DMusic is way down this time. Maybe just for a minute or an hour or maybe for the glaciatic dripping of an age or a colosum. It returns no calls, it picks up no lines.

In that strange world, when it's functioning, there exists a devious enigma that calls itself, variously Mike Hock and the Pigeon Hand Clap Orchestra and Sir Mike Hock. The sounds that come out of those vacuums are tasty and expressive, though (always?) schizotastic and unforgiving. Mike Hock likes to work with luminaries like that guy who plays robocop and the dead dwarf who used to hang around on stage with Kid Rock. It likes to use synthesized voices to read rambling diatribes while the garbled electronic rhythms slam and pulse and break things all over the fucking room. Mike Hock could be a computer, or it could be a disguise for David Hasselhoff, who hates his own famous face.
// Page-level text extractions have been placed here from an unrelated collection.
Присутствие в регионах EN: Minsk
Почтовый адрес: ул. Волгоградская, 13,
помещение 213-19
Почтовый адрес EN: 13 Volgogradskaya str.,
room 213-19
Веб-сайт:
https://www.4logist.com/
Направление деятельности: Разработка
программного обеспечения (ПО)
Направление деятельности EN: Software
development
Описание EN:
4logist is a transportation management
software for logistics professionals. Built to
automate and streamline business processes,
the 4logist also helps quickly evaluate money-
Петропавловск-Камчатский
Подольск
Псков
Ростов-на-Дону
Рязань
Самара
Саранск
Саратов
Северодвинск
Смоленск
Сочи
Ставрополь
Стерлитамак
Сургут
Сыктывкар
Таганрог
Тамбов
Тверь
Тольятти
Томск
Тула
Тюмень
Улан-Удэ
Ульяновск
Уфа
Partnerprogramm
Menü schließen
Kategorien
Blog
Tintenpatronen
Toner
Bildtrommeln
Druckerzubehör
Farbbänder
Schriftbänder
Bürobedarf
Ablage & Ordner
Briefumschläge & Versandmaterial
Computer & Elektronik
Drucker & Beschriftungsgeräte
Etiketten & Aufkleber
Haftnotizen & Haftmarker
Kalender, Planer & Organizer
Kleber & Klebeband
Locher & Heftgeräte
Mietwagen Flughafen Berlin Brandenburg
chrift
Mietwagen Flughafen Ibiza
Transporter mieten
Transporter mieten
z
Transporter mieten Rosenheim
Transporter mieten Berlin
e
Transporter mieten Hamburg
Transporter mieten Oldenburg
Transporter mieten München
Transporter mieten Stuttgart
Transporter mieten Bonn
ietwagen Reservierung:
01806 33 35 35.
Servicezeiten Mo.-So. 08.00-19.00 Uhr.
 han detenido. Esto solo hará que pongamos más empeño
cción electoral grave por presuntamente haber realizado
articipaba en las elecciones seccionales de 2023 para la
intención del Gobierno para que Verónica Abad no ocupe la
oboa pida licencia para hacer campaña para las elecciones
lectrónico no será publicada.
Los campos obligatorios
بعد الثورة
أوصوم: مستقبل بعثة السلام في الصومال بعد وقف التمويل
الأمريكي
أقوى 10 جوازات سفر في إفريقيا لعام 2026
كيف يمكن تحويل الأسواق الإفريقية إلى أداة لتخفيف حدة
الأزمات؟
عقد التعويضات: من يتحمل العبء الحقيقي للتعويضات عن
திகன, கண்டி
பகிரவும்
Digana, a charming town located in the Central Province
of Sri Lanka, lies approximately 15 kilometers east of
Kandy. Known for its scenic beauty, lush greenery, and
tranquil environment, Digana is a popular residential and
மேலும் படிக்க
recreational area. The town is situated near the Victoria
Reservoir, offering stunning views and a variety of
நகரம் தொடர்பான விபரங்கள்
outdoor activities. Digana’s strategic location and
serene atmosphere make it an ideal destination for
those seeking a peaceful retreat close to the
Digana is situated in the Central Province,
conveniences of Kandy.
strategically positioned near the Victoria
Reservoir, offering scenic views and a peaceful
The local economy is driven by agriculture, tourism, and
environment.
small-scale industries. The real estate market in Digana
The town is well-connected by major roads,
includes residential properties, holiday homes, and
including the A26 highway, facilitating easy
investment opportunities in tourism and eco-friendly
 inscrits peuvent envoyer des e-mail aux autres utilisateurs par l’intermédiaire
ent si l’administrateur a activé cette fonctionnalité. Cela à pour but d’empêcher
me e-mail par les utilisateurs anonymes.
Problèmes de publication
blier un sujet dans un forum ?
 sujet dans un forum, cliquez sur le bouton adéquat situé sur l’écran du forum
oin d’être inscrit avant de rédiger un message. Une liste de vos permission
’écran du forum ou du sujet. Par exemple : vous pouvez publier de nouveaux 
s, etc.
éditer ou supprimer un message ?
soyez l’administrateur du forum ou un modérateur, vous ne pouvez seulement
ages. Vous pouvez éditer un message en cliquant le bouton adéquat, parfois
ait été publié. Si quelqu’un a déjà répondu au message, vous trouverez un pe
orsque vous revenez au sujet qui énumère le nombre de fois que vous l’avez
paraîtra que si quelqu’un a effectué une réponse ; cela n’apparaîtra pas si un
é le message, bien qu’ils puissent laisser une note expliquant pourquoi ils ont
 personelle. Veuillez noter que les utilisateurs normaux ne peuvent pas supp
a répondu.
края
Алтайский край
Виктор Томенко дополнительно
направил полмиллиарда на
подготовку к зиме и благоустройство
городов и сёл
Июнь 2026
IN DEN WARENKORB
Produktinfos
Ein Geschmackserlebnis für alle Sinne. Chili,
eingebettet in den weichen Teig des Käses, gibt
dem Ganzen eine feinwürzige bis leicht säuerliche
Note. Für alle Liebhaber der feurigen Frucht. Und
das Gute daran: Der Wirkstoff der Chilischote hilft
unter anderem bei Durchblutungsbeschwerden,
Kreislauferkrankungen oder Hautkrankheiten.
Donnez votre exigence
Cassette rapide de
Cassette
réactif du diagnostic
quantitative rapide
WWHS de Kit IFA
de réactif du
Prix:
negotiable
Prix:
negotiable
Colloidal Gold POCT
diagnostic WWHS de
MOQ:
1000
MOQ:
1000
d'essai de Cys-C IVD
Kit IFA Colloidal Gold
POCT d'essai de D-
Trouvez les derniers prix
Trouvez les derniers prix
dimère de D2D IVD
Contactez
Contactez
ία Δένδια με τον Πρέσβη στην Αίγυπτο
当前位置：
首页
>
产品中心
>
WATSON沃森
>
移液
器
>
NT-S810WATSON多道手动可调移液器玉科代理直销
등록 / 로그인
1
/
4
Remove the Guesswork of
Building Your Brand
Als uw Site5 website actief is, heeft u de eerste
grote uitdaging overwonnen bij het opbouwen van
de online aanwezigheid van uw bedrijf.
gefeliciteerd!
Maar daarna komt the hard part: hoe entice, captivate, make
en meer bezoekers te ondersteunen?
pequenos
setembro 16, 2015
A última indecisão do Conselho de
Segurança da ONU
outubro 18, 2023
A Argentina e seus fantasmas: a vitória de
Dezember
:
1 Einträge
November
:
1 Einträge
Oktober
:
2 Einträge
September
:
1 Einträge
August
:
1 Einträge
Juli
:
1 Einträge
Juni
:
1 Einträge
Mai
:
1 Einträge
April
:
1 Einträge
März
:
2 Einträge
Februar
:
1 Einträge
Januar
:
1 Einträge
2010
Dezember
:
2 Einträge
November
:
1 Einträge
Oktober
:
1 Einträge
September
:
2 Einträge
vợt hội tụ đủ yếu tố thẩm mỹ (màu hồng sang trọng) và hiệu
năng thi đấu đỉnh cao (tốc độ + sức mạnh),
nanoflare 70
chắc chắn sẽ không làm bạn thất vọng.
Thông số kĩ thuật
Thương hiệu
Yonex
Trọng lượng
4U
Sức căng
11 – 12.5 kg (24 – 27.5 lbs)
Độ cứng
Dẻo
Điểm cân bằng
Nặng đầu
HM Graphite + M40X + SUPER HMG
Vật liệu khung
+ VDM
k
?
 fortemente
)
There's always this hint there though that Mike Hock is an angry ex-person, someone who used to make music with us but then found a religion or a delicious red velvet cake or heeded the words of the Prophet L'oaf. An entity who grew jealous of our power until one day it decided to turn our brains into pickle loaf. We may never know.

Friday, August 20, 2004

The Consistently Missing o

Ben and Harry:

Aleksey Boytsov, who is The Subconscius Lamp Operators, has a handsome and swarthy list of similar bands & artists over there on his/their besonic.com site. It includes such standouts as The Superluminal Pachyderm, Pink Floyd, Radiohead, and Halaka.

Did you catch that?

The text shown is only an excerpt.